# WoodChip Service hopper, USATrains



## Doug C (Jan 14, 2008)

Today acquired a matching 'undec'd' pair (at full BOGO) from a local reseller . . . . unlike the majority of AristoCraft rolling stock these did not include a parts diagram which would have (maybe) helped ! 

In the plastic bag found in a slide slot of the custom styro packing there were a couple formed 'metal' bars and at least 7(?) long thin screws !


Where are the (i presume coupler) bars to be inserted or attached ? Are the screws, replacements for the still to be viewed pair that are said to hold the add-on siding extensions to the main siding frame ? Some info I acquired from the june'03 review of this product in GR but not these 'pertinent' details ! 

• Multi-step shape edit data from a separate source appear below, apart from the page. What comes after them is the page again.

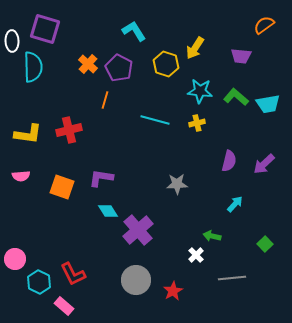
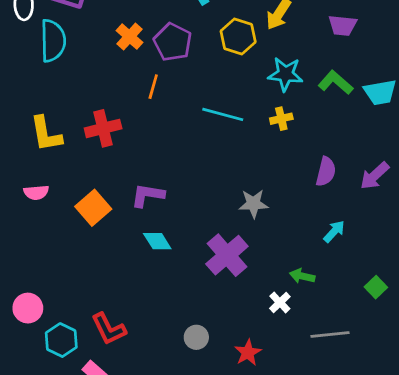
yellow L-shape: (28, 134) -> (46, 134), turned 72
orange square: (62, 187) -> (93, 208), turned 30
purple cross: (138, 230) -> (227, 255), moved
gray circle: (136, 280) -> (196, 337), size x0.6

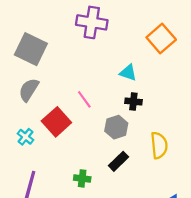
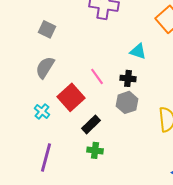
gray square: (31, 49) -> (47, 29), size x0.6
black cross: (133, 101) -> (128, 78), moved
black rectangle: (118, 161) -> (91, 124), moved

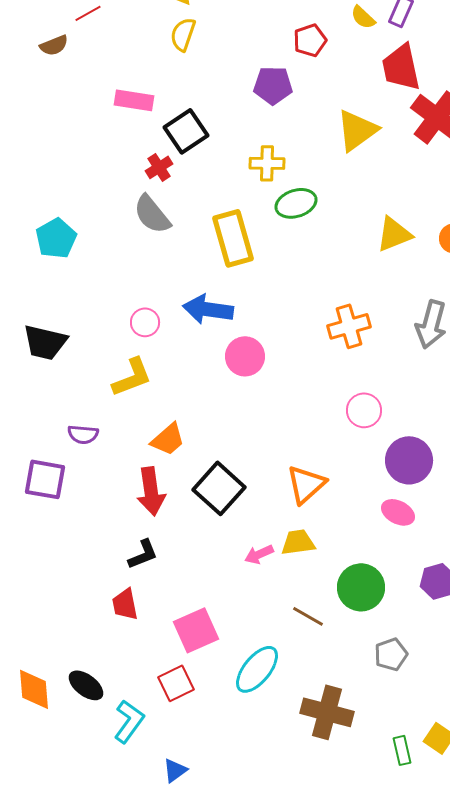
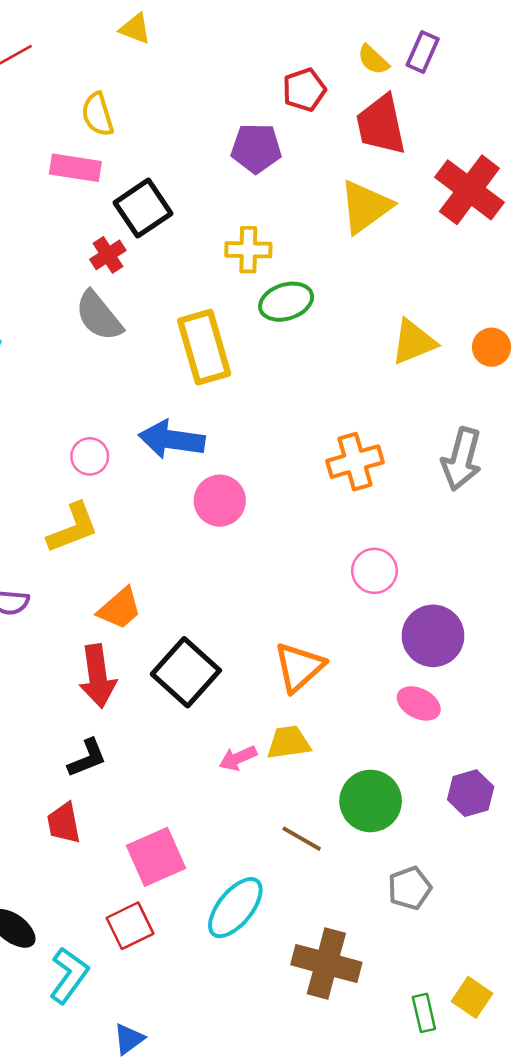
yellow semicircle: (183, 34) -> (98, 114), moved, turned -36
red trapezoid: (401, 67) -> (381, 125), moved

Thanks for your time and any info, 


doug c


----------



## Greg Elmassian (Jan 3, 2008)

The extra lift bars are to clear the coupler draft gear when installing Kadee body mount couplers. The screws may be for the coupler boxes.. although I use the screws with the coupler boxes. 

Greg


----------



## Doug C (Jan 14, 2008)

THANKS Greg ! 

I thought it looked like they already had a lift bar, and these are a little more bent up to clear an obstruction  


I guess I'll just pack them back up in the box for the next owner 40 yrs down-the-road 


doug c


----------



## Greg Elmassian (Jan 3, 2008)

I'm all Kadee body mounts, so I swap the stock ones out for the "larger" ones, but it's a pain, you can easily break the little "hook"... the trick is to pry up the end in the body out of the hole, and then CAREFULLY work the bar to the 90 degree bend on the "hook" and then carefully work the last 1/2" out... 

Greg


----------